BHS’s liquidators are investigating a swathe of property transactions that took place under the ownerships of Sir Philip Green and Dominic Chappell.
Sources close to the situation told The Guardian that FRP Advisory was undertaking a “massive exercise in data collation” as it bids to establish whether the retailer’s former directors breached their duties.
Insolvency practitioners have a legal duty to review the conduct of directors of any collapsed company.
As first reported by Retail Week, BHS tumbled into administration last April following a turbulent few years of trading.
The department store chain’s demise led to the loss of 11,000 jobs and left behind a £571m pension deficit.
A subsequent Parliamentary inquiry into BHS’s collapse concluded that the business had been plundered under the ownership of Green and Retail Acquisitions – the Chappell-led consortium that acquired the chain for a nominal £1 in March 2015.
Green, his family and other shareholders collected at least £580m in dividends from BHS during his 15-year ownership of the retailer, while Retail Acquisitions received payments worth as much as £25m from the business within just 13 months.
Both Green and Chappell were questioned about a number of property deals as part of the inquiry last year.
Green in particular was criticised over the sale of BHS’s shop in Ealing to a company run by his stepson, Brett Palos.
The transaction completed less than a week before the high-street chain was sold to Retail Acquisitions.

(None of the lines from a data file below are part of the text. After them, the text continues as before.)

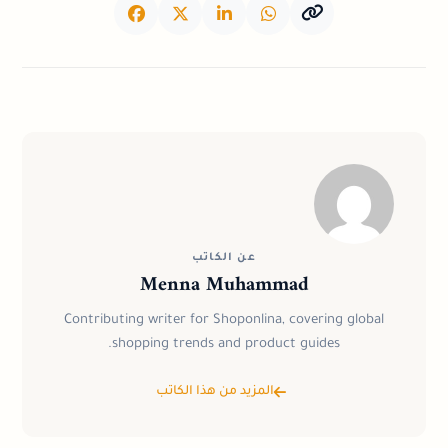
مزدحم للغاية في أوقات الذروة
منتجات معتمدة فاخرة، خاصة من اليابان
تجربة فاخرة بدلاً من التسوق اليومي
المواقع
آي إف سي
مواقع مراكز تسوق فاخرة متعددة
عن الكاتب
Menna Muhammad
Contributing writer for Shoponlina, covering global
shopping trends and product guides.
المزيد من هذا الكاتب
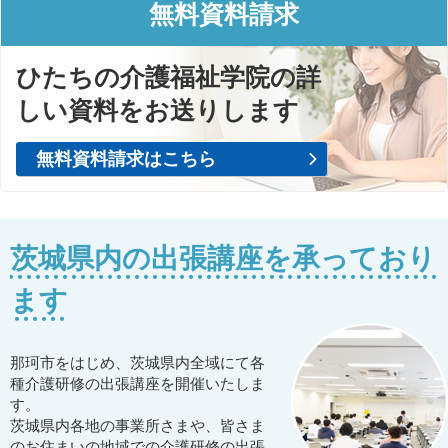
無料資料請求
ひたちの介護福祉学院の詳
しい資料をお送りします
無料資料請求はこちら
茨城県内の出張講座を承っており
ます
那珂市をはじめ、茨城県内全域にて各
種介護研修の出張講座を開催いたしま
す。
茨城県内各地の事業所さまや、皆さま
のお住まいの地域での介護研修の出張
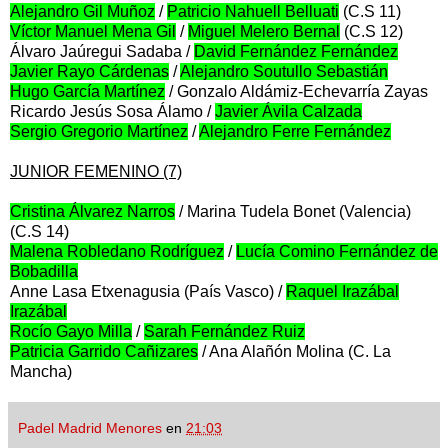
Alejandro Gil Muñoz
/
Patricio Nahuell Belluati
(C.S 11)
Víctor Manuel Mena Gil
/
Miguel Melero Bernal
(C.S 12)
Álvaro Jaúregui Sadaba /
David Fernández Fernández
Javier Rayo Cárdenas
/
Alejandro Soutullo Sebastián
Hugo García Martínez
/ Gonzalo Aldámiz-Echevarría Zayas
Ricardo Jesús Sosa Álamo /
Javier Ávila Calzada
Sergio Gregorio Martínez
/
Alejandro Ferre Fernández
JUNIOR FEMENINO (7)
Cristina Álvarez Narros
/ Marina Tudela Bonet (Valencia)
(C.S 14)
Malena Robledano Rodríguez
/
Lucía Comino Fernández de
Bobadilla
Anne Lasa Etxenagusia (País Vasco) /
Raquel Irazábal
Irazábal
Rocío Gayo Milla
/
Sarah Fernández Ruiz
Patricia Garrido Cañizares
/ Ana Alañón Molina (C. La
Mancha)
Padel Madrid Menores
en
21:03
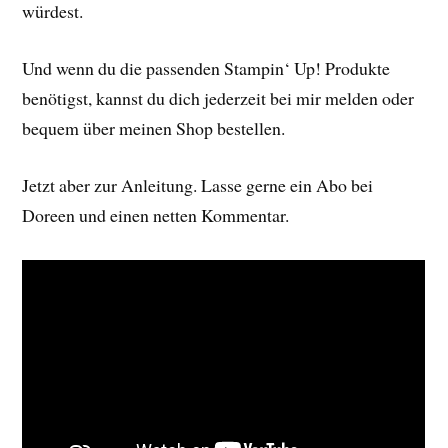
würdest.
Und wenn du die passenden Stampin‘ Up! Produkte
benötigst, kannst du dich jederzeit bei mir melden oder
bequem über meinen Shop bestellen.
Jetzt aber zur Anleitung. Lasse gerne ein Abo bei
Doreen und einen netten Kommentar.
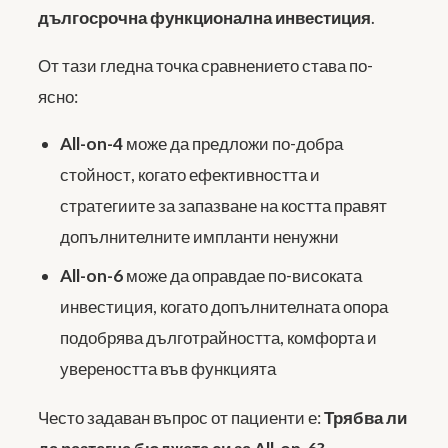
дългосрочна функционална инвестиция
.
От тази гледна точка сравнението става по-
ясно:
All-on-4
може да предложи по-добра
стойност, когато ефективността и
стратегиите за запазване на костта правят
допълнителните импланти ненужни
All-on-6
може да оправдае по-високата
инвестиция, когато допълнителната опора
подобрява дълготрайността, комфорта и
увереността във функцията
Често задаван въпрос от пациенти е:
Трябва ли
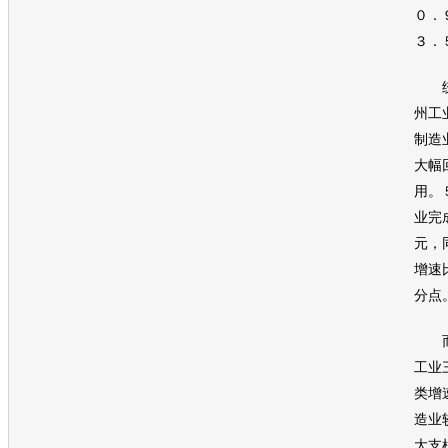
０．
３．
统计
州工
制造
大幅
用。
业完
元，
增速
分点
而相
工业
类增
造业
大支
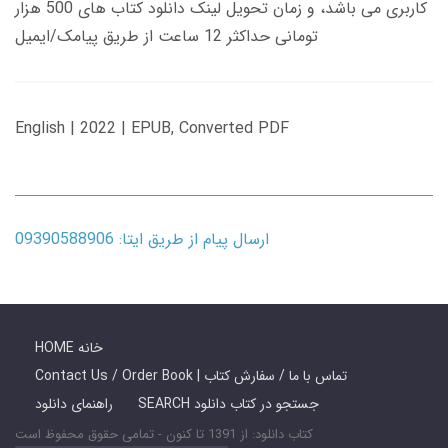
کاربری می باشد، و زمان تحویل لینک دانلود کتاب های 500 هزار
تومانی حداکثر 12 ساعت از طریق پیامک/ایمیل
English | 2022 | EPUB, Converted PDF
ارسال پیام از طریق ایتا: 09390588906
HOME خانه
Contact Us / Order Book | تماس با ما / سفارش کتاب
SEARCH جستجو در کتاب دانلود
راهنمای دانلود
کتاب دانلود: از 1391 تا کنون - تمامی حقوق محفوظ است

Palos, who also appeared before MPs, acquired the shop for £6.9m through his company Thackeray Estates, but sold it for a £3m profit just three months later.
Green insisted that he was not involved in the sale of the store and that Arcadia – Green’s retail business – had valued the property before selling it at that price.
Chappell also came under fire for selling BHS’s main warehouse in Atherstone, Warwickshire, to a company at which one of his friends, Mahmood Ismailjee, is a director.
Possible consequences
Under corporate law, directors have a duty not to sell assets for less than their value if their business is at risk of collapse.
Any directors found to have breached the regulations face being disqualified by the Insolvency Service.
Liquidators can also apply to the courts to reverse a transaction that occurred at an undervalue, providing it took place within two years of the insolvency.
A spokesman for FRP Advisory said: “We will be continuing our process of making recoveries through liquidation on behalf of all creditors and continuing with our statutory duties.”
FRP Advisory was drafted in as joint administrator for BHS alongside Duff & Phelps by the Pension Protection Fund, the department store chain’s biggest creditor.
It began the process of liquidating the business at the end of last year, but its former owner Green remains in talks with the Pensions Regulator over a deal to plug the black hole in its pension scheme.